Top of INFORMATION SHOWN

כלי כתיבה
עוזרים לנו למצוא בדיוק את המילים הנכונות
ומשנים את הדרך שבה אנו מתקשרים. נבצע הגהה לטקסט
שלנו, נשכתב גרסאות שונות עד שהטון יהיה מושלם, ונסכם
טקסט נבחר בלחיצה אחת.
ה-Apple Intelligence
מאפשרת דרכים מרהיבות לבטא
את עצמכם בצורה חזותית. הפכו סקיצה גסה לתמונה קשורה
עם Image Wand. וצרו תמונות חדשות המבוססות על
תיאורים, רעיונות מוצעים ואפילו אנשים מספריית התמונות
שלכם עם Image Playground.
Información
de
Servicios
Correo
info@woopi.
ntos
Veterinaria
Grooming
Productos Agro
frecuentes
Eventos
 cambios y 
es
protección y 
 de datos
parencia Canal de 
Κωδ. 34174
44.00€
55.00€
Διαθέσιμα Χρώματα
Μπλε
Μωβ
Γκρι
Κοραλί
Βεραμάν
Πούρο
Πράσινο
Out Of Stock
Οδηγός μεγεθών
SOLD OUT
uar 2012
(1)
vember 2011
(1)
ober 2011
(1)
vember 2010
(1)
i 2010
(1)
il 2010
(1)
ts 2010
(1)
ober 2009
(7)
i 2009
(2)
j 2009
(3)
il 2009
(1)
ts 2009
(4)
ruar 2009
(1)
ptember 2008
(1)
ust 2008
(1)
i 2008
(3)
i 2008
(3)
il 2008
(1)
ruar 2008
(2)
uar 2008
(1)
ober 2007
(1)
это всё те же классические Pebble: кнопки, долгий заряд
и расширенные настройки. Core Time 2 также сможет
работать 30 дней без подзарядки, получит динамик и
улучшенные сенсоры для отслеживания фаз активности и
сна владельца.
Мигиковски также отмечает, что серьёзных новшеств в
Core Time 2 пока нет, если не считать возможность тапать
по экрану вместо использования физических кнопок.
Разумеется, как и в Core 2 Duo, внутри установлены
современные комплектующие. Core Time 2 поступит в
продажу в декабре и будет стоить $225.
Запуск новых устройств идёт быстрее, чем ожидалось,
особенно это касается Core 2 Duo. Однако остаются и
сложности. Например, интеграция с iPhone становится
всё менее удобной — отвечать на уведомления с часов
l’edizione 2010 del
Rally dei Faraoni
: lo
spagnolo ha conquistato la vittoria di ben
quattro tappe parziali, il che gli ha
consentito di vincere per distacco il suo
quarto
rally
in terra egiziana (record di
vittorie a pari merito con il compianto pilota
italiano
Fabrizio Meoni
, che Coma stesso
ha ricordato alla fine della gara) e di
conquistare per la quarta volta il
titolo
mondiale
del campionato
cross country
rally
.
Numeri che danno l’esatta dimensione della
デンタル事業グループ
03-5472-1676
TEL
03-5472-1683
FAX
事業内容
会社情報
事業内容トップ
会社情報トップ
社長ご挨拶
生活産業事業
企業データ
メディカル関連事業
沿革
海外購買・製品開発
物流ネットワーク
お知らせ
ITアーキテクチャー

Bottom of INFORMATION SHOWN
Top of INFORMATION SHOWN

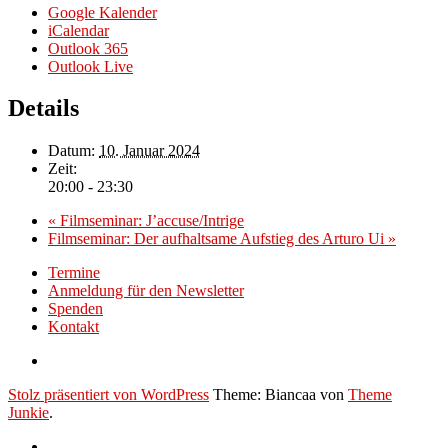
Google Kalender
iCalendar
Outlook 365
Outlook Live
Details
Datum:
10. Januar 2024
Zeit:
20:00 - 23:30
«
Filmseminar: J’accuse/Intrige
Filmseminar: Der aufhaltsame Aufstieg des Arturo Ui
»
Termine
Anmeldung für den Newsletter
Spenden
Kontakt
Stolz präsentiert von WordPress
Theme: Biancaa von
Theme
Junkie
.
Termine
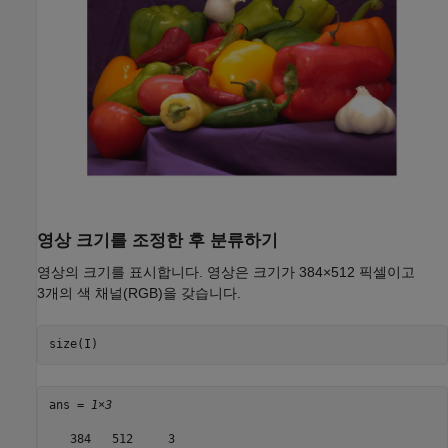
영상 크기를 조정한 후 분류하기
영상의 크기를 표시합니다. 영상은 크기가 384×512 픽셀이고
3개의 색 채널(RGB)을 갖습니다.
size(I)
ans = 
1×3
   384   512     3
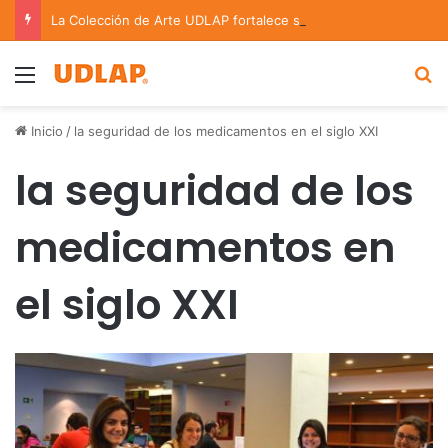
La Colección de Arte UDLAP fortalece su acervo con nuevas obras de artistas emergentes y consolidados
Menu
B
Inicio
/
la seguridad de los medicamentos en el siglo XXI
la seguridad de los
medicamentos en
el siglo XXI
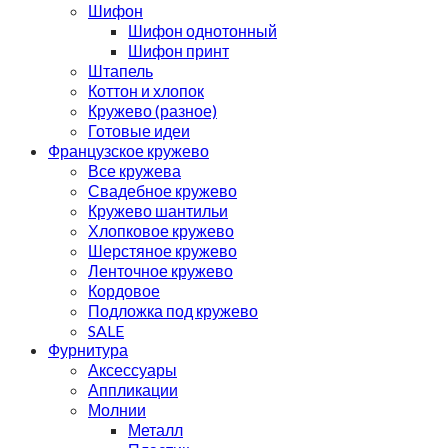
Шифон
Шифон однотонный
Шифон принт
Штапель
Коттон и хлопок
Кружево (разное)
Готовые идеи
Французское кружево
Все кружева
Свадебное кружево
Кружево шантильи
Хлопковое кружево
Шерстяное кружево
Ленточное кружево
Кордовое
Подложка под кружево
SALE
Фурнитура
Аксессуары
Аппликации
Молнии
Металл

Bottom of INFORMATION SHOWN

Check every line of the entries above for the word "также" and report how many lines contain it, giving the number only.

● **THE COMPLETED TASK**: 2